Als 1942 dreihundert jüdische Arbeiter der Dresdner Zeiss-Ikon- Werke mit ihren Familien in einem Barackenlager im Norden der Stadt interniert wurden, wußte der Tagebuchschreiber Victor Klemperer zu berichten, daß das bislang Schlimmste dabei die „Entlausung der Frauen“ gewesen sei und die Tatsache, daß „sie von der Gestapo photographiert“ wurden. In Dresden ist nun ein Filmdokument aufgetaucht, das, so der Titel, „Die Zusammenlegung der letzten Dresdner Juden in das Lager am Hellerberg am 23./24. November 1942“ festhält. Es zeigt die Räumung des „Judenhauses“ in der Sporergasse, die entwürdigende Prozedur in der „Städtischen Entseuchungsanstalt“ sowie die Ankunft in dem primitiven Barackenlager am Stadtrand.

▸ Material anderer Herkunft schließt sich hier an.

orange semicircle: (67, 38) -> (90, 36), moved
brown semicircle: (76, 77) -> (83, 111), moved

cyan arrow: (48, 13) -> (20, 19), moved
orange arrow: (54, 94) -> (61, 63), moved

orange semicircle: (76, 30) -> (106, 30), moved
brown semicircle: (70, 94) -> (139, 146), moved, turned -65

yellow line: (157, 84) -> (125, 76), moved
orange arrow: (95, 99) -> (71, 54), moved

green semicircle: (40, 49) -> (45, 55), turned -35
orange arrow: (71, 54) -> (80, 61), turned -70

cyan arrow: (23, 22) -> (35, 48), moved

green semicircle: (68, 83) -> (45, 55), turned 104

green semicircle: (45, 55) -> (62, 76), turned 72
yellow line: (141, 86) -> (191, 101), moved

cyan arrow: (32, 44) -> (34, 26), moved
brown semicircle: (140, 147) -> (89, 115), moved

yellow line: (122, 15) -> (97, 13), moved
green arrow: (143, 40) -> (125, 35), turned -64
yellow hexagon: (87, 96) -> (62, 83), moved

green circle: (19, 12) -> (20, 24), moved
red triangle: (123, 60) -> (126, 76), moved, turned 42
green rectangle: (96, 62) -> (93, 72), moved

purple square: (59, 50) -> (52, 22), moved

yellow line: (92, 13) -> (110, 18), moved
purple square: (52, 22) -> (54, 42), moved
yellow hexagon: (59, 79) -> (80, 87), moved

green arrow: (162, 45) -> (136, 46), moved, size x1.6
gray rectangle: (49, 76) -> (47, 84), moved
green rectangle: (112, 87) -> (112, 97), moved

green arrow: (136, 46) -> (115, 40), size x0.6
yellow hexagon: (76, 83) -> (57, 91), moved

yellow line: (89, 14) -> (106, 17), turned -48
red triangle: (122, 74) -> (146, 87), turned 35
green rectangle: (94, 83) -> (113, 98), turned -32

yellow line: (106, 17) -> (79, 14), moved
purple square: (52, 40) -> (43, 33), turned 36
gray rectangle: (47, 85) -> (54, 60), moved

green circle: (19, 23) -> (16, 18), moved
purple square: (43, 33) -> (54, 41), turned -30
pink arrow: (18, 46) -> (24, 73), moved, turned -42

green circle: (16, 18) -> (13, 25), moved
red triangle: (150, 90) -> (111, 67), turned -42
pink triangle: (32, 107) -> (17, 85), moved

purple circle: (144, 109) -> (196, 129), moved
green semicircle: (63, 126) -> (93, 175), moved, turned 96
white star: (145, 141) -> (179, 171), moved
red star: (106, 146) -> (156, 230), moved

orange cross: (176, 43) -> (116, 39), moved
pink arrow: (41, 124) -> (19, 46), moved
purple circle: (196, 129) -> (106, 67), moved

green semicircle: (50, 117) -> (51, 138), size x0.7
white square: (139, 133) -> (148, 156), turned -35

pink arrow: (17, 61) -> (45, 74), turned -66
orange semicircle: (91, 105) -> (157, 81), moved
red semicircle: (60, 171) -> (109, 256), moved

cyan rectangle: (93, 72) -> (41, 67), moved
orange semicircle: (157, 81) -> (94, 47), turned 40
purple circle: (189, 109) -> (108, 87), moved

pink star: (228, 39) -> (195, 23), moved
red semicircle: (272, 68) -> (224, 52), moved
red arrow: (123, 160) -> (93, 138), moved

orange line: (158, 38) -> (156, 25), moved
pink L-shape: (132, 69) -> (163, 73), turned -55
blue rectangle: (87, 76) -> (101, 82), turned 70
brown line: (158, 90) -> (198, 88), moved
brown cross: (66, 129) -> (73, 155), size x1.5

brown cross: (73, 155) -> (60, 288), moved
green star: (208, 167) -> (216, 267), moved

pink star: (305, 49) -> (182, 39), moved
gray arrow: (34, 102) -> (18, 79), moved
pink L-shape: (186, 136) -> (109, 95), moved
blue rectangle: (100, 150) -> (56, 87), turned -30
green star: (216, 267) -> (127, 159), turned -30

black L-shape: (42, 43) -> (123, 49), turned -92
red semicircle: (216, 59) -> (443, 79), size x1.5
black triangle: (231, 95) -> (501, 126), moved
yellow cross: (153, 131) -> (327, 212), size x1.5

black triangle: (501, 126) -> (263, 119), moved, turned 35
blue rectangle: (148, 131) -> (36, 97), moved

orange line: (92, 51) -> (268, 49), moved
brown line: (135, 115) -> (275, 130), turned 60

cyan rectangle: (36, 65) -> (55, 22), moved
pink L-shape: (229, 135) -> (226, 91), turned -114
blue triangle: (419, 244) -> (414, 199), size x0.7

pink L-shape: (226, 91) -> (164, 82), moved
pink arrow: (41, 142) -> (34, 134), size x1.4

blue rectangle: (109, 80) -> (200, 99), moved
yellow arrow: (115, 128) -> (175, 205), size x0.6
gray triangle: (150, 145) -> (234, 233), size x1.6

Die Bilder illustrieren, was Norbert Haase, Geschäftsführer der Stiftung Sächsische Gedenkstätten, die „Alltäglichkeit des Vorgangs“ nennt: Während die Juden unter Aufsicht der Gestapo ihre Habseligkeiten auf einen Lkw laden, hasten Passanten vorüber. Haase fordert, daß das einzigartige Zeitzeugnis in öffentliche Hände übergeben wird. Wem jedoch der Film gehört und wie damit in der Öffentlichkeit umzugehen ist, darüber wird in der sächsischen Landeshauptstadt derzeit gestritten.

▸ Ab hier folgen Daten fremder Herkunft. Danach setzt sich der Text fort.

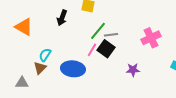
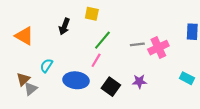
gray line: (111, 35) -> (137, 44), moved
black square: (106, 49) -> (111, 87), moved
brown triangle: (40, 68) -> (23, 79), moved
gray triangle: (22, 83) -> (31, 89), moved, turned -40

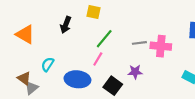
pink cross: (158, 48) -> (161, 46), turned 30
brown triangle: (23, 79) -> (24, 78), turned -40
purple star: (139, 81) -> (135, 72), moved

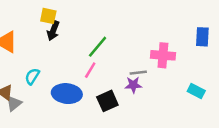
yellow square: (94, 12) -> (48, 16), moved
gray line: (139, 43) -> (138, 73), moved
black square: (113, 86) -> (107, 101), turned 30

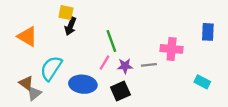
green line: (98, 47) -> (111, 41), turned -60
cyan semicircle: (32, 76) -> (51, 68), size x1.6
purple star: (133, 85) -> (125, 66), moved

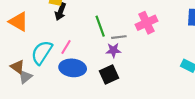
pink cross: (172, 49) -> (146, 23), moved, turned -30
pink line: (105, 63) -> (66, 47), moved
gray line: (149, 65) -> (119, 37), moved

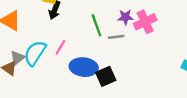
purple star: (113, 50) -> (125, 17), moved
blue ellipse: (73, 68) -> (84, 67), moved
gray triangle: (25, 77) -> (17, 58), moved

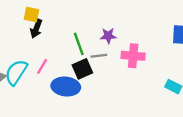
pink cross: (145, 22) -> (133, 56), moved, turned 30
black square: (106, 76) -> (82, 69), moved

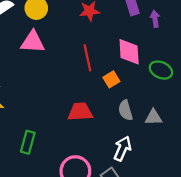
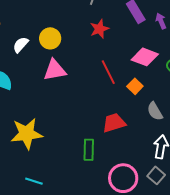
pink diamond: (129, 52) -> (145, 57), turned -52
green rectangle: (28, 142) -> (89, 150), moved

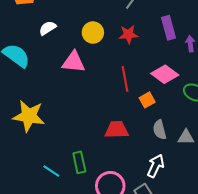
yellow circle: (50, 38) -> (93, 33), moved
green rectangle: (89, 150) -> (79, 162), moved, turned -30
cyan line: (34, 181) -> (51, 171), moved

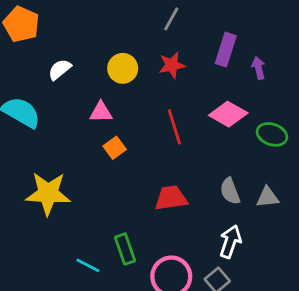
purple rectangle: (168, 28) -> (226, 50), turned 40
pink triangle: (74, 62) -> (101, 112), size x0.7
orange square: (147, 100) -> (115, 148), moved

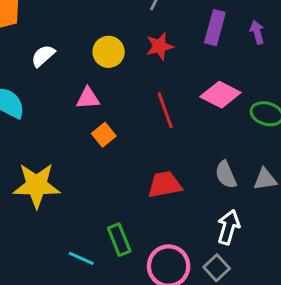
purple arrow: (258, 68) -> (257, 32), moved

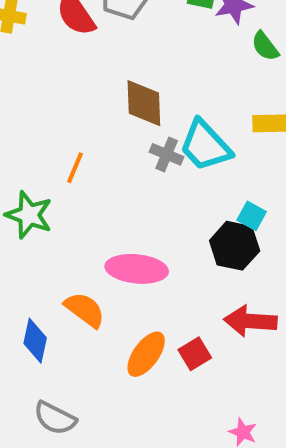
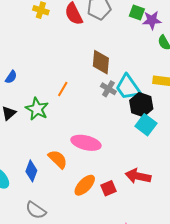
cyan square: (252, 216) -> (146, 125), size x1.5
black hexagon: (235, 246) -> (141, 105), moved

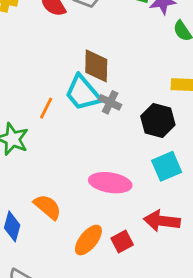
cyan trapezoid: (128, 87) -> (83, 93), moved
cyan square: (146, 125) -> (167, 166), moved, turned 35
pink ellipse: (86, 143) -> (110, 183), moved

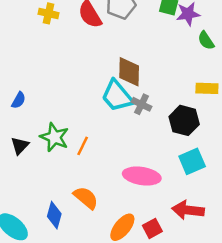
orange line: (46, 108) -> (83, 146), moved

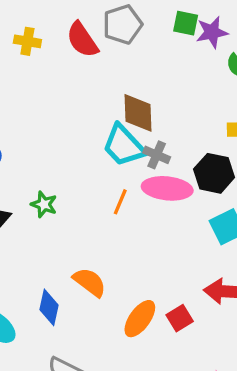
green star: (54, 137) -> (44, 204), size x0.7
orange line: (83, 146) -> (120, 202), moved
pink ellipse: (142, 176) -> (167, 188), moved

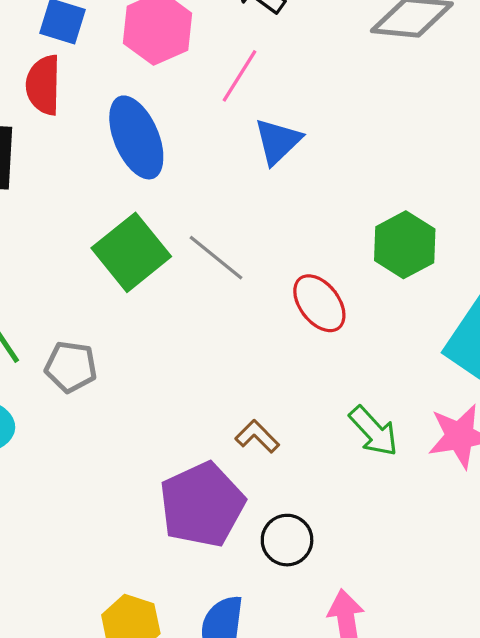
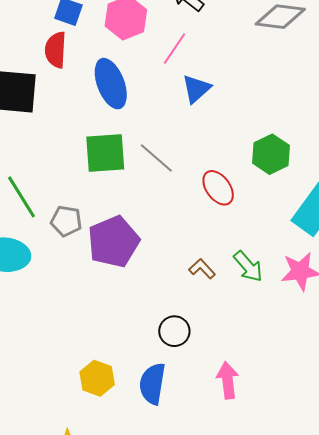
green square: (131, 252) -> (105, 153), turned 33
brown L-shape: (257, 436) -> (202, 269), moved
purple pentagon: (202, 505) -> (114, 242), moved
black circle: (287, 540) -> (174, 331), moved

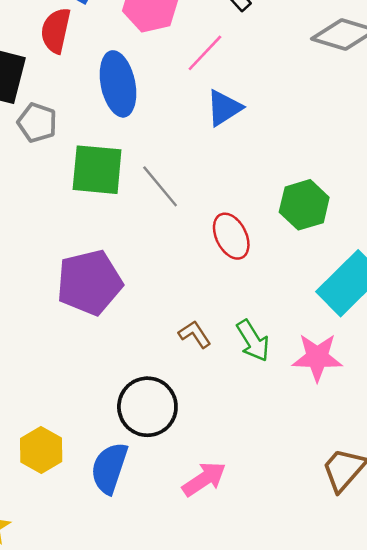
gray pentagon: (66, 221) -> (37, 123), moved
black circle: (174, 331) -> (147, 407), size x1.5
pink arrow: (228, 380) -> (204, 479), turned 54

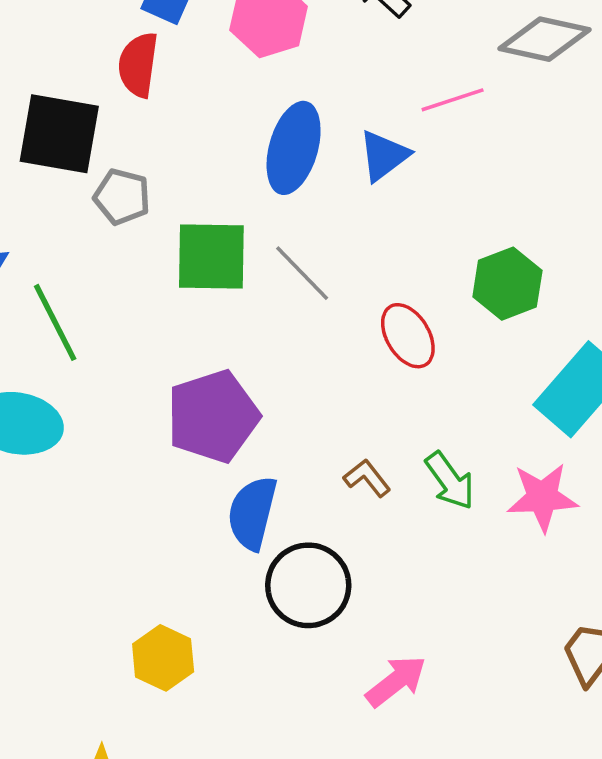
pink line: (205, 53) -> (453, 100), moved, turned 33
blue ellipse: (118, 84) -> (294, 148), moved, turned 32
blue semicircle: (109, 468) -> (252, 513), moved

Bereits 1995 hatte der Dresdner Fotojournalist Erich Höhne das gut 20minütige, stark in Mitleidenschaft gezogene Zelluloidfragment dem Dresdner Filmhistoriker Ernst Hirsch übergeben. Die Entstehungsumstände des Films wurden allerdings erst kürzlich bekannt, als der ehemalige Laborchef von Zeiss-Ikon, der 85jährige Walter Rieder, berichtete, er sei seinerzeit vom Vorstand des Unternehmens beauftragt worden, die Einrichtung des Lagers, einer Durchgangsstation auf dem Weg nach Auschwitz, festzuhalten. Der inzwischen hochbetagte Höhne führte die Kamera, zu dokumentarischen Zwecken, wie Hirsch vermutet. Durch einmontierte Zwischentexte erkennt man jedoch eine eindeutig propagandistische und antisemitische Intention, die wiederum durch die eindringlichen Porträtaufnahmen der Verfolgten konterkariert wird.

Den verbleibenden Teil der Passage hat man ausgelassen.